===== Provided data =====

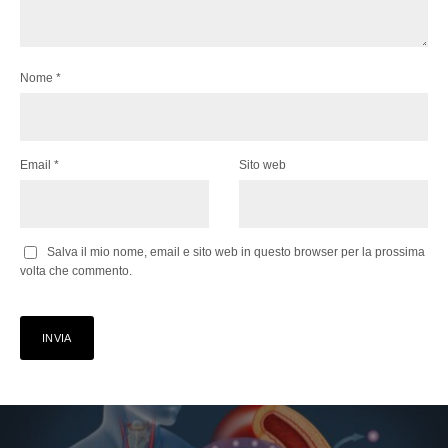
Nome
*
Email
*
Sito web
Salva il mio nome, email e sito web in questo browser per la prossima
volta che commento.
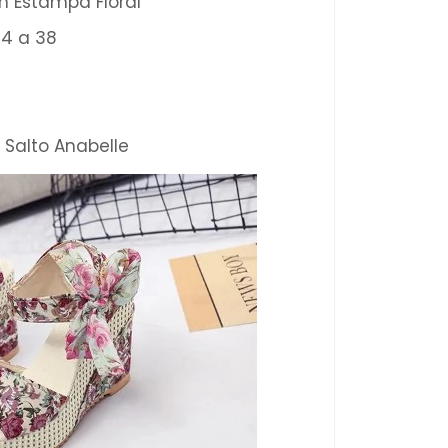
om Estampa Floral
34 a 38
 Salto Anabelle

=====

◆ Directions for this task
Each entry should be copied exactly as written, though any pictures stay out.

◆ Finished task
Nome
*
Email
*
Sito web
Salva il mio nome, email e sito web in questo browser per la prossima
volta che commento.
om Estampa Floral
34 a 38
 Salto Anabelle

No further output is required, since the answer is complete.